(Stored data entries)
______________________________

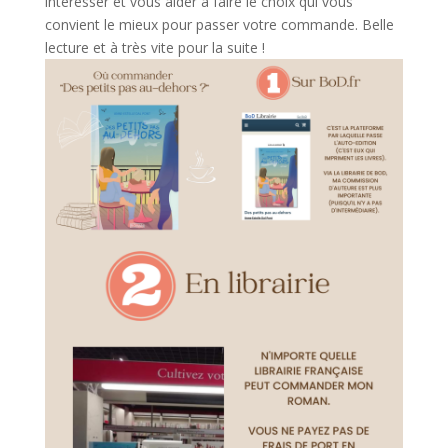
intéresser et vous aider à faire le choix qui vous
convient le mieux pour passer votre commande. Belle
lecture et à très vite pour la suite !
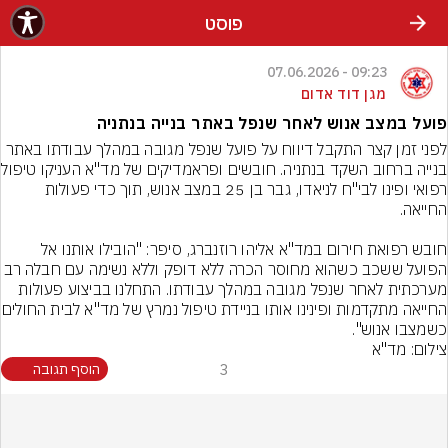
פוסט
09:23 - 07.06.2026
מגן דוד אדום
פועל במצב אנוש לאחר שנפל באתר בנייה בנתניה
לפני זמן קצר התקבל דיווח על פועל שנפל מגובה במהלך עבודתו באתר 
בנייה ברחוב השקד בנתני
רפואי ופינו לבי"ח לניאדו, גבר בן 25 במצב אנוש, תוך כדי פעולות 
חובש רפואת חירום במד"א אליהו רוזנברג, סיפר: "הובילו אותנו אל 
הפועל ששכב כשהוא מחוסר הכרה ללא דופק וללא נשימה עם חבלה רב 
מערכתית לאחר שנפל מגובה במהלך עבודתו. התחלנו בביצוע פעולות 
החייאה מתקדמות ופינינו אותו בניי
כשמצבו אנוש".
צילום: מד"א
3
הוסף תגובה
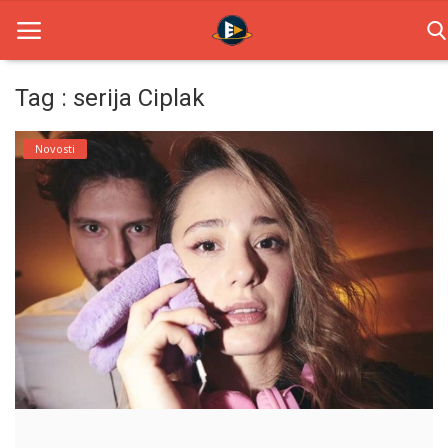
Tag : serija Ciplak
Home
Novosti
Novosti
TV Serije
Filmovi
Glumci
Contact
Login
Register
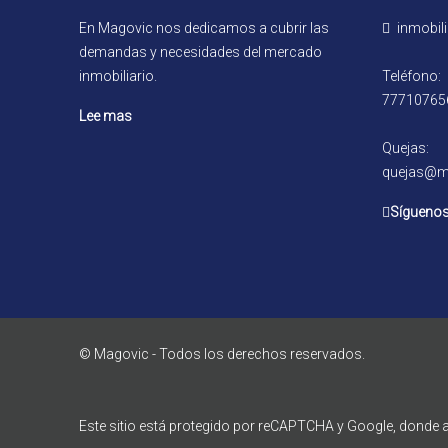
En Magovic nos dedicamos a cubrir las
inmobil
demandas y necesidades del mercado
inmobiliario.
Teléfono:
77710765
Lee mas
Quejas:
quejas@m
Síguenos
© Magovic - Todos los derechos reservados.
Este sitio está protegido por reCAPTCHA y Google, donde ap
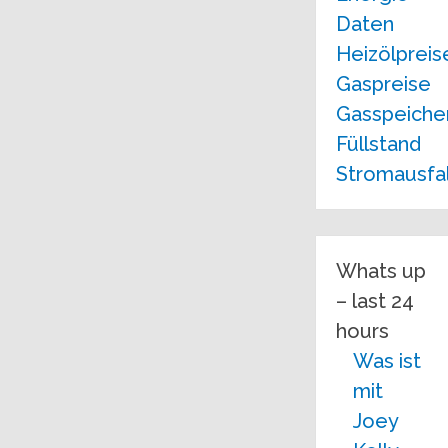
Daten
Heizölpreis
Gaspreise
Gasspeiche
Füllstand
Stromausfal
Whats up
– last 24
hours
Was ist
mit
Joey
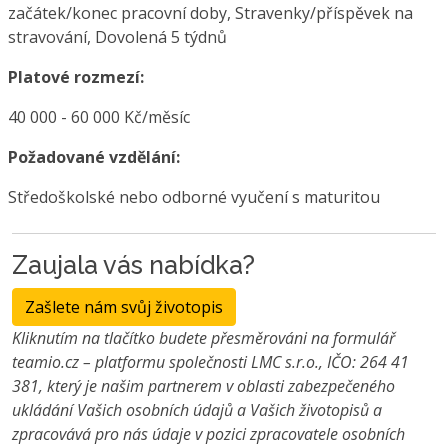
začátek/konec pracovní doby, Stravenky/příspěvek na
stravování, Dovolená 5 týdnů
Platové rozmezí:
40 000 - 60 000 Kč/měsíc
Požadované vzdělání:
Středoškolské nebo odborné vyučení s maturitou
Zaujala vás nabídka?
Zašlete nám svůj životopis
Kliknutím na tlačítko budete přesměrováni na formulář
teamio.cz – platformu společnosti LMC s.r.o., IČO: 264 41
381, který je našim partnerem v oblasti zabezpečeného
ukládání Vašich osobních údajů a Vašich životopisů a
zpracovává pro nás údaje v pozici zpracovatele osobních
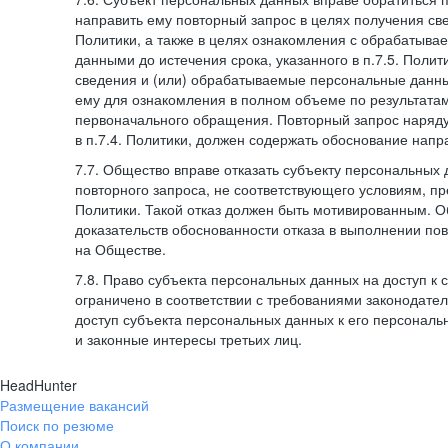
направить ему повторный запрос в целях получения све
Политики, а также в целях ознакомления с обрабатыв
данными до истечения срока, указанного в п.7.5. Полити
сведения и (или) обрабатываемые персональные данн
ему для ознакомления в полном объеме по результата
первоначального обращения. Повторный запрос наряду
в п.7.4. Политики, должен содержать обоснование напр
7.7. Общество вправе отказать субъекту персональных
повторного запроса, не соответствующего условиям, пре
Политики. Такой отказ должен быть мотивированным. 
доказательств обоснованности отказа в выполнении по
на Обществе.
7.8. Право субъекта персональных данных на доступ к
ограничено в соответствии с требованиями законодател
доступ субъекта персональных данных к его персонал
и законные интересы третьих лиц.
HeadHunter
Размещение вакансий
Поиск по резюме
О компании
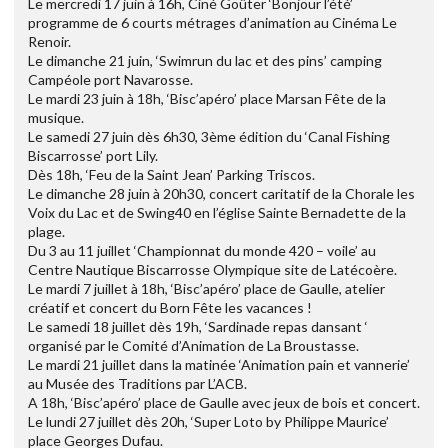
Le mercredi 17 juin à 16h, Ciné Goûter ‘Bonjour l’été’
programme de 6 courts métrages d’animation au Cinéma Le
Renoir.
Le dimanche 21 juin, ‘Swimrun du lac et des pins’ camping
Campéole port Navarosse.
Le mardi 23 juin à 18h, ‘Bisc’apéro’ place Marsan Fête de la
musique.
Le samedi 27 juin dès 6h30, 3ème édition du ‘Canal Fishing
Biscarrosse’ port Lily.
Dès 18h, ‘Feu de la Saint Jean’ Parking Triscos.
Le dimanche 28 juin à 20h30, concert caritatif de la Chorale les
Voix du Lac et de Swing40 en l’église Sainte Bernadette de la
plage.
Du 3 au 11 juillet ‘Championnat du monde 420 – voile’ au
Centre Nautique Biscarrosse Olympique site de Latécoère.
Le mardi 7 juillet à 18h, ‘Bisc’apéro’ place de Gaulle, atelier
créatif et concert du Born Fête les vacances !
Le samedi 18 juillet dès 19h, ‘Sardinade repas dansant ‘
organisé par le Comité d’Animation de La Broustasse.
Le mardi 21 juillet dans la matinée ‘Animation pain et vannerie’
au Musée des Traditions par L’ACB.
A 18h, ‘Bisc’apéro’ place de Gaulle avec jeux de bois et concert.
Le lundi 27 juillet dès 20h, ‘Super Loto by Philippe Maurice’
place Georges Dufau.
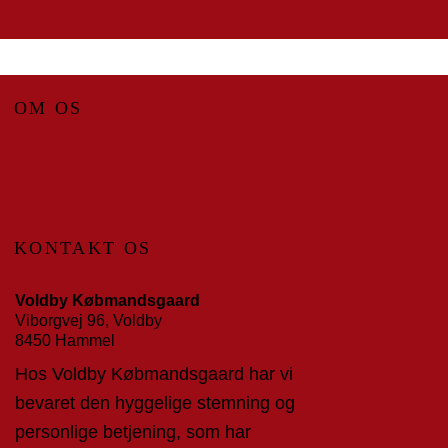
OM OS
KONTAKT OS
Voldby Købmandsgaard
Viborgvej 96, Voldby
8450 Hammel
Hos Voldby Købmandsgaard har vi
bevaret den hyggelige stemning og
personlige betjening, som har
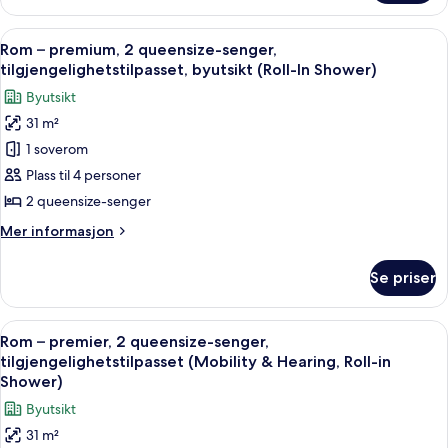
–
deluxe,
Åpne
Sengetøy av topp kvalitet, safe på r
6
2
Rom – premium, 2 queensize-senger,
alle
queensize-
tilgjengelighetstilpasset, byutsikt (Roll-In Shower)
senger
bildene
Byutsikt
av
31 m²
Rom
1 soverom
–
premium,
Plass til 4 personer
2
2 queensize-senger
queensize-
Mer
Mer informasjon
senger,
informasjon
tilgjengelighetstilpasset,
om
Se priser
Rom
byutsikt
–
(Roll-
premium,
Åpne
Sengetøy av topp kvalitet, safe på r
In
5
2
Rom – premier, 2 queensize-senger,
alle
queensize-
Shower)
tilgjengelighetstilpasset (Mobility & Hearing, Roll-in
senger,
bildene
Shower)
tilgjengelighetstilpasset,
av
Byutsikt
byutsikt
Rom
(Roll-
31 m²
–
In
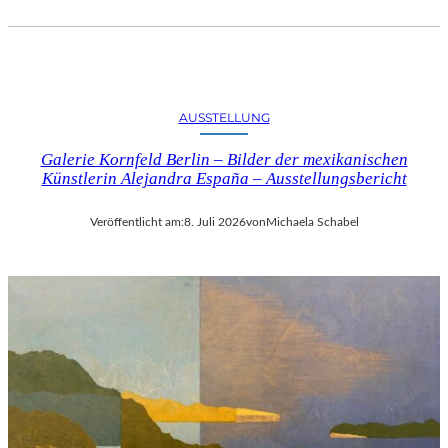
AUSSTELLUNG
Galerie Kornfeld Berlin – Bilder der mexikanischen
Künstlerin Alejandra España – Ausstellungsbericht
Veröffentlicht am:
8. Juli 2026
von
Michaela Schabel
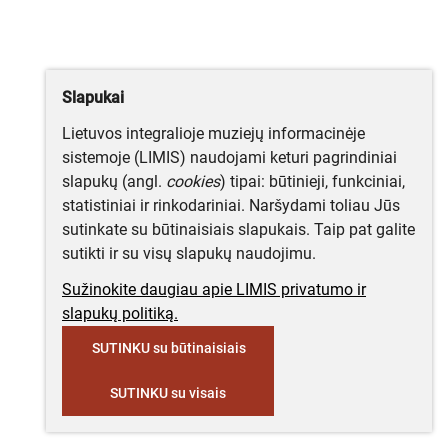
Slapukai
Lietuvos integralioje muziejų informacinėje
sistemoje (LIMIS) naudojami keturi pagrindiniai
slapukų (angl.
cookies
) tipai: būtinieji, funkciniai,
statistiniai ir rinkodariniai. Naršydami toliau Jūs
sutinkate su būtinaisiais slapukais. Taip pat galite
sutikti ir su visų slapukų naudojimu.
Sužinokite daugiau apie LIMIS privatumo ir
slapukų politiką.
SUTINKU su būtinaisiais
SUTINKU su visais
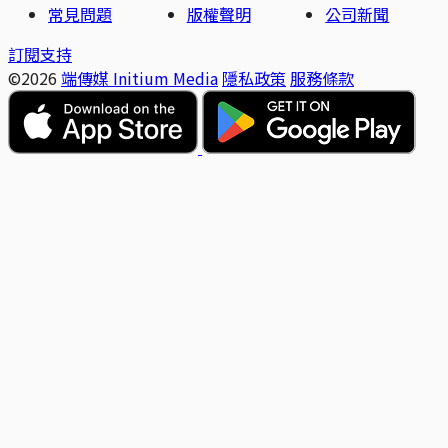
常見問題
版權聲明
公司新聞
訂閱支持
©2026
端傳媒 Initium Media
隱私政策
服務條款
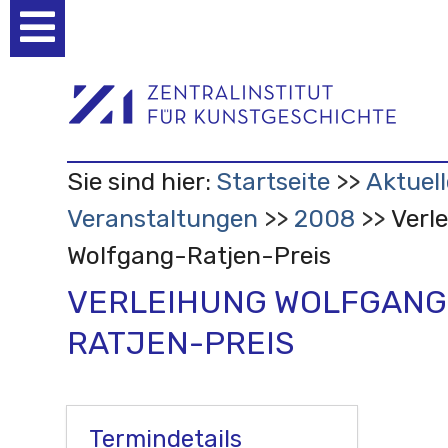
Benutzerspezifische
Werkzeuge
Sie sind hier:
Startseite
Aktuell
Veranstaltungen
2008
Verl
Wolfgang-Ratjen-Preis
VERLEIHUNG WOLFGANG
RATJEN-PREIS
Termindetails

______________________________

- _Goal of the exercise_: Copy all the records word for word and keep the pictures out.

- _Task answer_:
intéresser et vous aider à faire le choix qui vous
convient le mieux pour passer votre commande. Belle
lecture et à très vite pour la suite !
פוסט
09:23 - 07.06.2026
מגן דוד אדום
פועל במצב אנוש לאחר שנפל באתר בנייה בנתניה
לפני זמן קצר התקבל דיווח על פועל שנפל מגובה במהלך עבודתו באתר 
בנייה ברחוב השקד בנתני
רפואי ופינו לבי"ח לניאדו, גבר בן 25 במצב אנוש, תוך כדי פעולות 
חובש רפואת חירום במד"א אליהו רוזנברג, סיפר: "הובילו אותנו אל 
הפועל ששכב כשהוא מחוסר הכרה ללא דופק וללא נשימה עם חבלה רב 
מערכתית לאחר שנפל מגובה במהלך עבודתו. התחלנו בביצוע פעולות 
החייאה מתקדמות ופינינו אותו בניי
כשמצבו אנוש".
צילום: מד"א
3
הוסף תגובה
Tag : serija Ciplak
Home
Novosti
Novosti
TV Serije
Filmovi
Glumci
Contact
Login
Register
En Magovic nos dedicamos a cubrir las
inmobil
demandas y necesidades del mercado
inmobiliario.
Teléfono:
77710765
Lee mas
Quejas:
quejas@m
Síguenos
© Magovic - Todos los derechos reservados.
Este sitio está protegido por reCAPTCHA y Google, donde ap
Daten
Heizölpreis
Gaspreise
Gasspeiche
Füllstand
Stromausfal
Whats up
– last 24
hours
Was ist
mit
Joey
začátek/konec pracovní doby, Stravenky/příspěvek na
stravování, Dovolená 5 týdnů
Platové rozmezí:
40 000 - 60 000 Kč/měsíc
Požadované vzdělání:
Středoškolské nebo odborné vyučení s maturitou
Zaujala vás nabídka?
Zašlete nám svůj životopis
Kliknutím na tlačítko budete přesměrováni na formulář
teamio.cz – platformu společnosti LMC s.r.o., IČO: 264 41
381, který je našim partnerem v oblasti zabezpečeného
ukládání Vašich osobních údajů a Vašich životopisů a
zpracovává pro nás údaje v pozici zpracovatele osobních
направить ему повторный запрос в целях получения све
Политики, а также в целях ознакомления с обрабатыв
данными до истечения срока, указанного в п.7.5. Полити
сведения и (или) обрабатываемые персональные данн
ему для ознакомления в полном объеме по результата
первоначального обращения. Повторный запрос наряду
в п.7.4. Политики, должен содержать обоснование напр
7.7. Общество вправе отказать субъекту персональных
повторного запроса, не соответствующего условиям, пре
Политики. Такой отказ должен быть мотивированным. 
доказательств обоснованности отказа в выполнении по
на Обществе.
7.8. Право субъекта персональных данных на доступ к
ограничено в соответствии с требованиями законодател
доступ субъекта персональных данных к его персонал
и законные интересы третьих лиц.
HeadHunter
Размещение вакансий
Поиск по резюме
О компании
Le mercredi 17 juin à 16h, Ciné Goûter ‘Bonjour l’été’
programme de 6 courts métrages d’animation au Cinéma Le
Renoir.
Le dimanche 21 juin, ‘Swimrun du lac et des pins’ camping
Campéole port Navarosse.
Le mardi 23 juin à 18h, ‘Bisc’apéro’ place Marsan Fête de la
musique.
Le samedi 27 juin dès 6h30, 3ème édition du ‘Canal Fishing
Biscarrosse’ port Lily.
Dès 18h, ‘Feu de la Saint Jean’ Parking Triscos.
Le dimanche 28 juin à 20h30, concert caritatif de la Chorale les
Voix du Lac et de Swing40 en l’église Sainte Bernadette de la
plage.
Du 3 au 11 juillet ‘Championnat du monde 420 – voile’ au
Centre Nautique Biscarrosse Olympique site de Latécoère.
Le mardi 7 juillet à 18h, ‘Bisc’apéro’ place de Gaulle, atelier
créatif et concert du Born Fête les vacances !
Le samedi 18 juillet dès 19h, ‘Sardinade repas dansant ‘
organisé par le Comité d’Animation de La Broustasse.
Le mardi 21 juillet dans la matinée ‘Animation pain et vannerie’
au Musée des Traditions par L’ACB.
A 18h, ‘Bisc’apéro’ place de Gaulle avec jeux de bois et concert.
Le lundi 27 juillet dès 20h, ‘Super Loto by Philippe Maurice’
place Georges Dufau.
OM OS
KONTAKT OS
Voldby Købmandsgaard
Viborgvej 96, Voldby
8450 Hammel
Hos Voldby Købmandsgaard har vi
bevaret den hyggelige stemning og
personlige betjening, som har
–
deluxe,
Åpne
Sengetøy av topp kvalitet, safe på r
6
2
Rom – premium, 2 queensize-senger,
alle
queensize-
tilgjengelighetstilpasset, byutsikt (Roll-In Shower)
senger
bildene
Byutsikt
av
31 m²
Rom
1 soverom
–
premium,
Plass til 4 personer
2
2 queensize-senger
queensize-
Mer
Mer informasjon
senger,
informasjon
tilgjengelighetstilpasset,
om
Se priser
Rom
byutsikt
–
(Roll-
premium,
Åpne
Sengetøy av topp kvalitet, safe på r
In
5
2
Rom – premier, 2 queensize-senger,
alle
queensize-
Shower)
tilgjengelighetstilpasset (Mobility & Hearing, Roll-in
senger,
bildene
Shower)
tilgjengelighetstilpasset,
av
Byutsikt
byutsikt
Rom
(Roll-
31 m²
–
In
AUSSTELLUNG
Galerie Kornfeld Berlin – Bilder der mexikanischen
Künstlerin Alejandra España – Ausstellungsbericht
Veröffentlicht am:
8. Juli 2026
von
Michaela Schabel
Slapukai
Lietuvos integralioje muziejų informacinėje
sistemoje (LIMIS) naudojami keturi pagrindiniai
slapukų (angl.
cookies
) tipai: būtinieji, funkciniai,
statistiniai ir rinkodariniai. Naršydami toliau Jūs
sutinkate su būtinaisiais slapukais. Taip pat galite
sutikti ir su visų slapukų naudojimu.
Sužinokite daugiau apie LIMIS privatumo ir
slapukų politiką.
SUTINKU su būtinaisiais
SUTINKU su visais
常見問題
版權聲明
公司新聞
訂閱支持
©2026
端傳媒 Initium Media
隱私政策
服務條款
Benutzerspezifische
Werkzeuge
Sie sind hier:
Startseite
Aktuell
Veranstaltungen
2008
Verl
Wolfgang-Ratjen-Preis
VERLEIHUNG WOLFGANG
RATJEN-PREIS
Termindetails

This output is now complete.